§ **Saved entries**
-=-=-=-=-
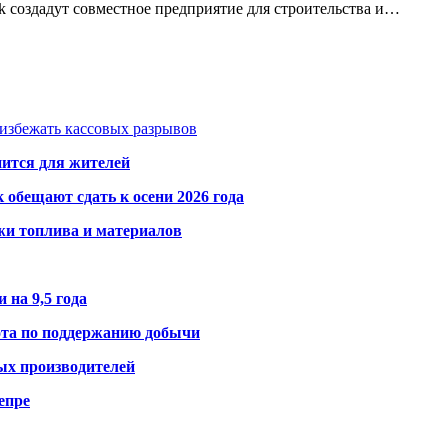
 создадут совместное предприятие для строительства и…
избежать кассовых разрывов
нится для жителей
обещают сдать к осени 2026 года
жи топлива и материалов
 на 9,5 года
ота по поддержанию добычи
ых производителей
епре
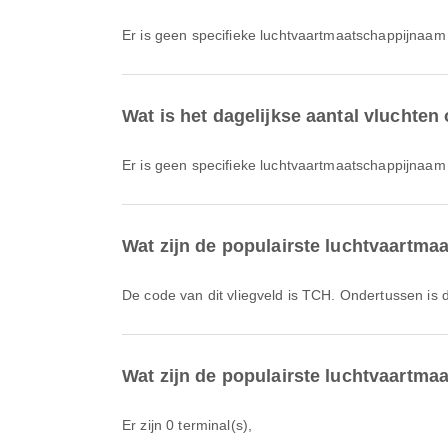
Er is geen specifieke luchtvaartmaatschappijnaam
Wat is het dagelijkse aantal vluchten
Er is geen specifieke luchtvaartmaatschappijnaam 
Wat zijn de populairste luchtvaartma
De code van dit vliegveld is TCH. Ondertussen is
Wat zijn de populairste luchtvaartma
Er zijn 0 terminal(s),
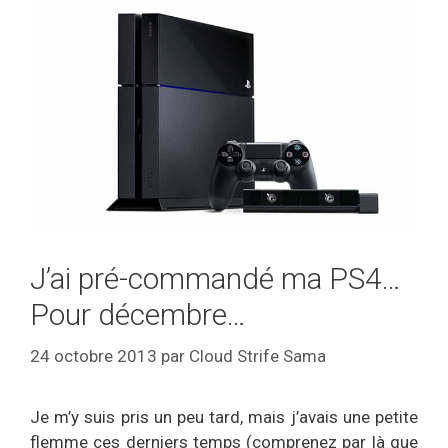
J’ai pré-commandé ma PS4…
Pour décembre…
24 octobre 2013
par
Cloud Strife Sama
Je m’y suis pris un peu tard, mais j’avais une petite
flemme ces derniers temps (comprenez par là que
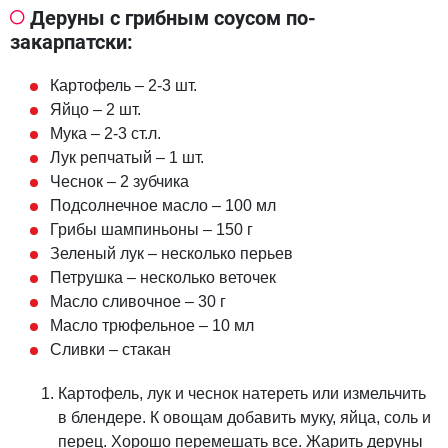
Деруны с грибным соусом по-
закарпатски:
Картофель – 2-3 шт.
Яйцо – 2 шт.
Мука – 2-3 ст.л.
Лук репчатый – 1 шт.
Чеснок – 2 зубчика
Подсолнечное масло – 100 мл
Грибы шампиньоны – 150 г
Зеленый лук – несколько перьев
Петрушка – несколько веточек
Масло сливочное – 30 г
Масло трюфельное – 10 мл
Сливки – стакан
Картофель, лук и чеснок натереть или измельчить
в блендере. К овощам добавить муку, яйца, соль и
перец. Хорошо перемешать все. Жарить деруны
-=-=-=-=-
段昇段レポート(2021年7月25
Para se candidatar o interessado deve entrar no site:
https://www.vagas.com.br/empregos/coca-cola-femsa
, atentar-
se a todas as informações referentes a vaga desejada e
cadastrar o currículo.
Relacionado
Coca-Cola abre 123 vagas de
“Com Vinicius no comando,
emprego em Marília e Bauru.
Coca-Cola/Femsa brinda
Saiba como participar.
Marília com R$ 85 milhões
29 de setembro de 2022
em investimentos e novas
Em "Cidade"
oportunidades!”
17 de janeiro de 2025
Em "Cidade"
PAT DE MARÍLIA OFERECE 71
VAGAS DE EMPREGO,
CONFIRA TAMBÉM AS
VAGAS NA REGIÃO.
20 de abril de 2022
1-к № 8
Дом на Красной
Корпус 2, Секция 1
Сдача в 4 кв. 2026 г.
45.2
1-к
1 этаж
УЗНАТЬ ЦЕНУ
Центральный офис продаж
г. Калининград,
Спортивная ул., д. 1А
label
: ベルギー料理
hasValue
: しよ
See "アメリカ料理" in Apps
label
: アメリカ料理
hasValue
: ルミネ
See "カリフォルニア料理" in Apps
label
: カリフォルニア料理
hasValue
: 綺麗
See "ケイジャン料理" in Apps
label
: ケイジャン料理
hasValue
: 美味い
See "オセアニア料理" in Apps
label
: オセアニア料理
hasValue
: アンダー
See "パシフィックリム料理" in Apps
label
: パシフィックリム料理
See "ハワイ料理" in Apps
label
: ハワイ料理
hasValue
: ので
-=-=-=-=-
§ **Description of the task**
Work from the entries above. Set down exactly and only the lines from the line with "создадут совместное предприятие" to the line with "Подсолнечное масло – 100 мл", both included, and leave the pictures out.

§ **Reply to the task**
 создадут совместное предприятие для строительства и…
избежать кассовых разрывов
нится для жителей
обещают сдать к осени 2026 года
жи топлива и материалов
 на 9,5 года
ота по поддержанию добычи
ых производителей
епре
Er is geen specifieke luchtvaartmaatschappijnaam
Wat is het dagelijkse aantal vluchten
Er is geen specifieke luchtvaartmaatschappijnaam 
Wat zijn de populairste luchtvaartma
De code van dit vliegveld is TCH. Ondertussen is
Wat zijn de populairste luchtvaartma
Er zijn 0 terminal(s),
J’ai pré-commandé ma PS4…
Pour décembre…
24 octobre 2013
par
Cloud Strife Sama
Je m’y suis pris un peu tard, mais j’avais une petite
flemme ces derniers temps (comprenez par là que
Деруны с грибным соусом по-
закарпатски:
Картофель – 2-3 шт.
Яйцо – 2 шт.
Мука – 2-3 ст.л.
Лук репчатый – 1 шт.
Чеснок – 2 зубчика
Подсолнечное масло – 100 мл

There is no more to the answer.